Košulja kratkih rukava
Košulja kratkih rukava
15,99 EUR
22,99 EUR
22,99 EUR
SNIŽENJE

* * *

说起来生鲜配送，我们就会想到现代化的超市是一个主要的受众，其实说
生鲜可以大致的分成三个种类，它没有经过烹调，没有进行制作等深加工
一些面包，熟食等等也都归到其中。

The task:
From the records above, print only the lines between the one holding "说起来生鲜配送，我们就会想到现代化的超市是一个主要的受众，其实说" and the one holding "一些面包，熟食等等也都归到其中。", inclusive, exactly as they stand.

Your response:
说起来生鲜配送，我们就会想到现代化的超市是一个主要的受众，其实说
生鲜可以大致的分成三个种类，它没有经过烹调，没有进行制作等深加工
一些面包，熟食等等也都归到其中。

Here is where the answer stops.